-- Opening Marker --
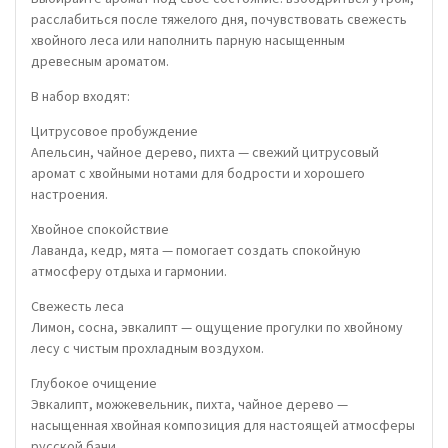
расслабиться после тяжелого дня, почувствовать свежесть
хвойного леса или наполнить парную насыщенным
древесным ароматом.
В набор входят:
Цитрусовое пробуждение
Апельсин, чайное дерево, пихта — свежий цитрусовый
аромат с хвойными нотами для бодрости и хорошего
настроения.
Хвойное спокойствие
Лаванда, кедр, мята — помогает создать спокойную
атмосферу отдыха и гармонии.
Свежесть леса
Лимон, сосна, эвкалипт — ощущение прогулки по хвойному
лесу с чистым прохладным воздухом.
Глубокое очищение
Эвкалипт, можжевельник, пихта, чайное дерево —
насыщенная хвойная композиция для настоящей атмосферы
русской бани.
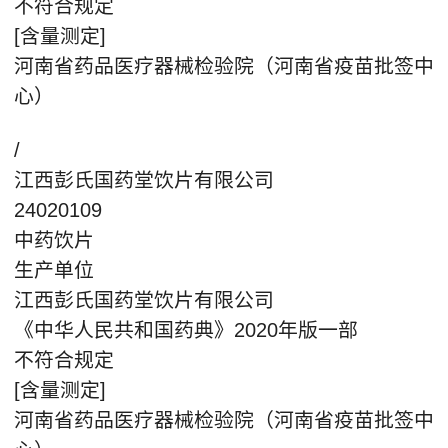
不符合规定
[含量测定]
河南省药品医疗器械检验院（河南省疫苗批签中
心）
/
江西彭氏国药堂饮片有限公司
24020109
中药饮片
生产单位
江西彭氏国药堂饮片有限公司
《中华人民共和国药典》2020年版一部
不符合规定
[含量测定]
河南省药品医疗器械检验院（河南省疫苗批签中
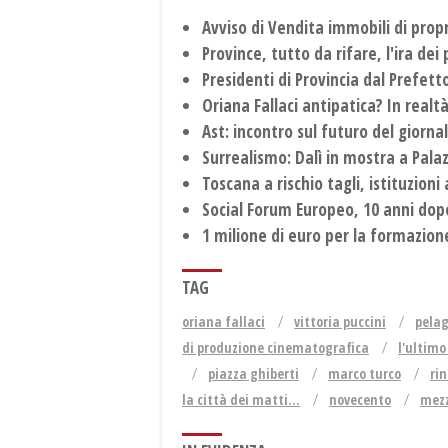
Avviso di Vendita immobili di propr
Province, tutto da rifare, l'ira dei
Presidenti di Provincia dal Prefet
Oriana Fallaci antipatica? In real
Ast: incontro sul futuro del giorna
Surrealismo: Dalì in mostra a Palaz
Toscana a rischio tagli, istituzioni
Social Forum Europeo, 10 anni dop
1 milione di euro per la formazion
TAG
oriana fallaci
vittoria puccini
pela
di produzione cinematografica
l'ultimo
piazza ghiberti
marco turco
ri
la città dei matti...
novecento
mezz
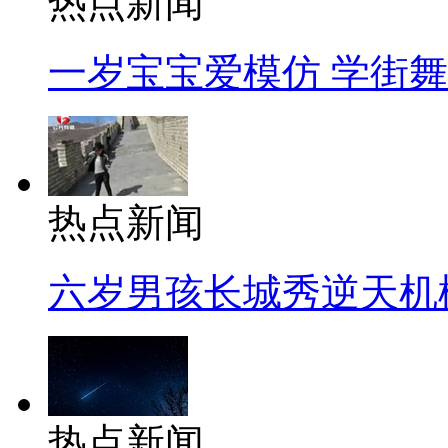
热点新闻
一岁宝宝爱模仿 学街
热点新闻
六岁男孩长城秀逆天机
热点新闻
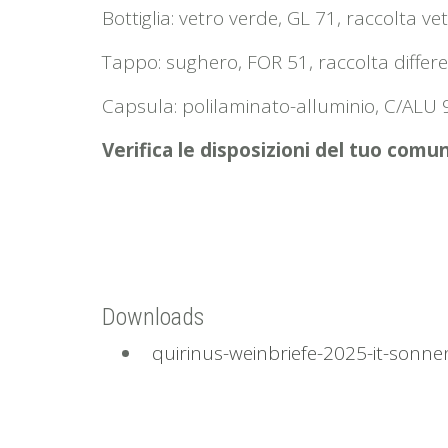
Bottiglia: vetro verde, GL 71, raccolta ve
Tappo: sughero, FOR 51, raccolta differ
Capsula: polilaminato-alluminio, C/ALU 
Verifica le disposizioni del tuo comu
Downloads
quirinus-weinbriefe-2025-it-sonne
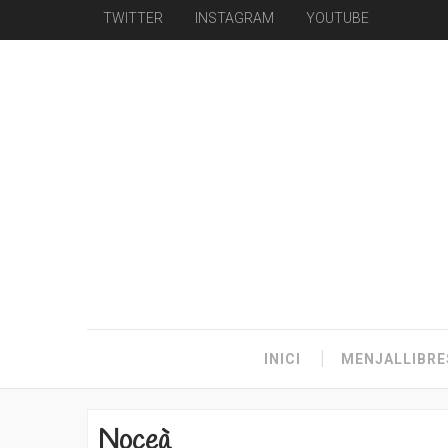
TWITTER
INSTAGRAM
YOUTUBE
INICI
MENJALLIBRE
Noceà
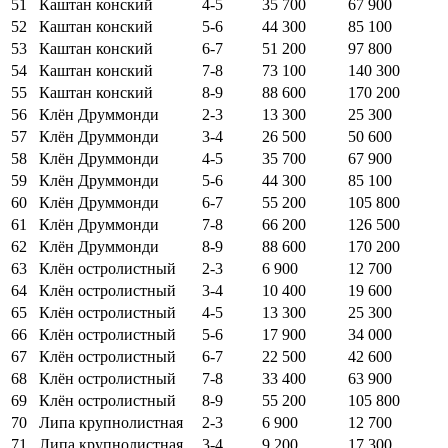
51
Каштан конский
4-5
35 700
67 900
52
Каштан конский
5-6
44 300
85 100
53
Каштан конский
6-7
51 200
97 800
54
Каштан конский
7-8
73 100
140 300
55
Каштан конский
8-9
88 600
170 200
56
Клён Друммонди
2-3
13 300
25 300
57
Клён Друммонди
3-4
26 500
50 600
58
Клён Друммонди
4-5
35 700
67 900
59
Клён Друммонди
5-6
44 300
85 100
60
Клён Друммонди
6-7
55 200
105 800
61
Клён Друммонди
7-8
66 200
126 500
62
Клён Друммонди
8-9
88 600
170 200
63
Клён остролистный
2-3
6 900
12 700
64
Клён остролистный
3-4
10 400
19 600
65
Клён остролистный
4-5
13 300
25 300
66
Клён остролистный
5-6
17 900
34 000
67
Клён остролистный
6-7
22 500
42 600
68
Клён остролистный
7-8
33 400
63 900
69
Клён остролистный
8-9
55 200
105 800
70
Липа крупнолистная
2-3
6 900
12 700
71
Липа крупнолистная
3-4
9 200
17 300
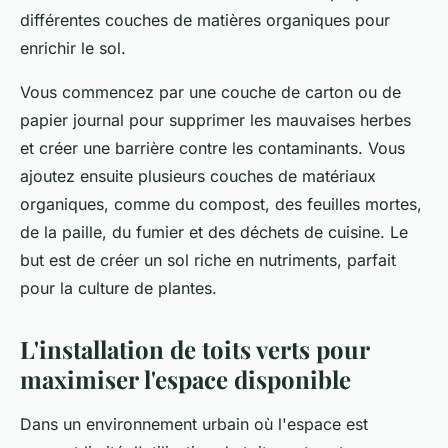
différentes couches de matières organiques pour
enrichir le sol.
Vous commencez par une couche de carton ou de
papier journal pour supprimer les mauvaises herbes
et créer une barrière contre les contaminants. Vous
ajoutez ensuite plusieurs couches de matériaux
organiques, comme du compost, des feuilles mortes,
de la paille, du fumier et des déchets de cuisine. Le
but est de créer un sol riche en nutriments, parfait
pour la culture de plantes.
L'installation de toits verts pour
maximiser l'espace disponible
Dans un environnement urbain où l'espace est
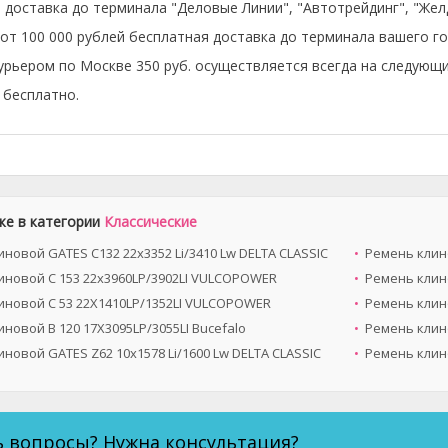
 доставка до терминала "Деловые Линии", "Автотрейдинг", "Же
 от 100 000 рублей бесплатная доставка до терминала вашего го
урьером по Москве 350 руб. осуществляется всегда на следующи
бесплатно.
же в категории
Классические
новой GATES C132 22x3352 Li/3410 Lw DELTA CLASSIC
Ремень клино
иновой C 153 22x3960LP/3902LI VULCOPOWER
Ремень клино
иновой C 53 22X1410LP/1352LI VULCOPOWER
Ремень клино
новой B 120 17X3095LP/3055LI Bucefalo
Ремень клин
новой GATES Z62 10x1578 Li/1600 Lw DELTA CLASSIC
Ремень клино
ь вопросы? Нужна консультация?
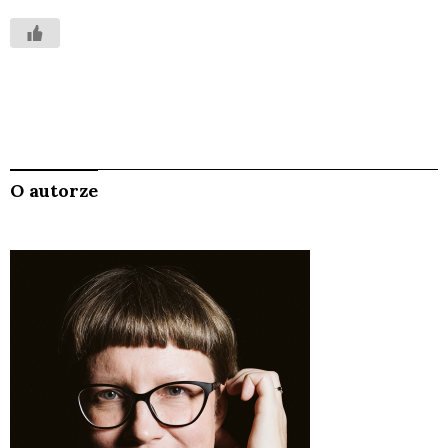
O autorze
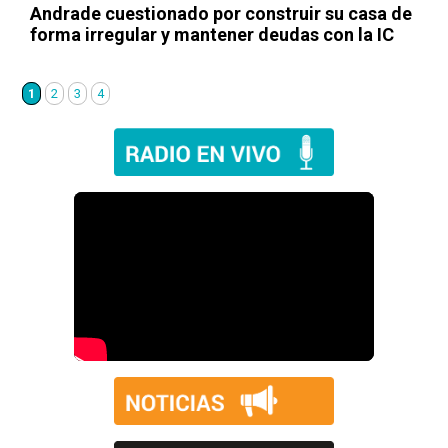
Andrade cuestionado por construir su casa de
forma irregular y mantener deudas con la IC
1
2
3
4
-- Closing Marker --
The task:
The answer is the listing above restated word for word, pictures removed.

Response:
расслабиться после тяжелого дня, почувствовать свежесть
хвойного леса или наполнить парную насыщенным
древесным ароматом.
В набор входят:
Цитрусовое пробуждение
Апельсин, чайное дерево, пихта — свежий цитрусовый
аромат с хвойными нотами для бодрости и хорошего
настроения.
Хвойное спокойствие
Лаванда, кедр, мята — помогает создать спокойную
атмосферу отдыха и гармонии.
Свежесть леса
Лимон, сосна, эвкалипт — ощущение прогулки по хвойному
лесу с чистым прохладным воздухом.
Глубокое очищение
Эвкалипт, можжевельник, пихта, чайное дерево —
насыщенная хвойная композиция для настоящей атмосферы
русской бани.
不符合规定
[含量测定]
河南省药品医疗器械检验院（河南省疫苗批签中
心）
/
江西彭氏国药堂饮片有限公司
24020109
中药饮片
生产单位
江西彭氏国药堂饮片有限公司
《中华人民共和国药典》2020年版一部
不符合规定
[含量测定]
河南省药品医疗器械检验院（河南省疫苗批签中
Avviso di Vendita immobili di propr
Province, tutto da rifare, l'ira dei
Presidenti di Provincia dal Prefet
Oriana Fallaci antipatica? In real
Ast: incontro sul futuro del giorna
Surrealismo: Dalì in mostra a Palaz
Toscana a rischio tagli, istituzioni
Social Forum Europeo, 10 anni dop
1 milione di euro per la formazion
TAG
oriana fallaci
vittoria puccini
pela
di produzione cinematografica
l'ultimo
piazza ghiberti
marco turco
ri
la città dei matti...
novecento
mezz
热点新闻
一岁宝宝爱模仿 学街
热点新闻
六岁男孩长城秀逆天机
热点新闻
Bottiglia: vetro verde, GL 71, raccolta ve
Tappo: sughero, FOR 51, raccolta differ
Capsula: polilaminato-alluminio, C/ALU 
Verifica le disposizioni del tuo comu
Downloads
quirinus-weinbriefe-2025-it-sonne
TWITTER
INSTAGRAM
YOUTUBE
INICI
MENJALLIBRE
Noceà
51
Каштан конский
4-5
35 700
67 900
52
Каштан конский
5-6
44 300
85 100
53
Каштан конский
6-7
51 200
97 800
54
Каштан конский
7-8
73 100
140 300
55
Каштан конский
8-9
88 600
170 200
56
Клён Друммонди
2-3
13 300
25 300
57
Клён Друммонди
3-4
26 500
50 600
58
Клён Друммонди
4-5
35 700
67 900
59
Клён Друммонди
5-6
44 300
85 100
60
Клён Друммонди
6-7
55 200
105 800
61
Клён Друммонди
7-8
66 200
126 500
62
Клён Друммонди
8-9
88 600
170 200
63
Клён остролистный
2-3
6 900
12 700
64
Клён остролистный
3-4
10 400
19 600
65
Клён остролистный
4-5
13 300
25 300
66
Клён остролистный
5-6
17 900
34 000
67
Клён остролистный
6-7
22 500
42 600
68
Клён остролистный
7-8
33 400
63 900
69
Клён остролистный
8-9
55 200
105 800
70
Липа крупнолистная
2-3
6 900
12 700
71
Липа крупнолистная
3-4
9 200
17 300
différentes couches de matières organiques pour
enrichir le sol.
Vous commencez par une couche de carton ou de
papier journal pour supprimer les mauvaises herbes
et créer une barrière contre les contaminants. Vous
ajoutez ensuite plusieurs couches de matériaux
organiques, comme du compost, des feuilles mortes,
de la paille, du fumier et des déchets de cuisine. Le
but est de créer un sol riche en nutriments, parfait
pour la culture de plantes.
L'installation de toits verts pour
maximiser l'espace disponible
Dans un environnement urbain où l'espace est
 доставка до терминала "Деловые Линии", "Автотрейдинг", "Же
 от 100 000 рублей бесплатная доставка до терминала вашего го
урьером по Москве 350 руб. осуществляется всегда на следующи
бесплатно.
же в категории
Классические
новой GATES C132 22x3352 Li/3410 Lw DELTA CLASSIC
Ремень клино
иновой C 153 22x3960LP/3902LI VULCOPOWER
Ремень клино
иновой C 53 22X1410LP/1352LI VULCOPOWER
Ремень клино
новой B 120 17X3095LP/3055LI Bucefalo
Ремень клин
новой GATES Z62 10x1578 Li/1600 Lw DELTA CLASSIC
Ремень клино
ь вопросы? Нужна консультация?
O autorze
Andrade cuestionado por construir su casa de
forma irregular y mantener deudas con la IC
1
2
3
4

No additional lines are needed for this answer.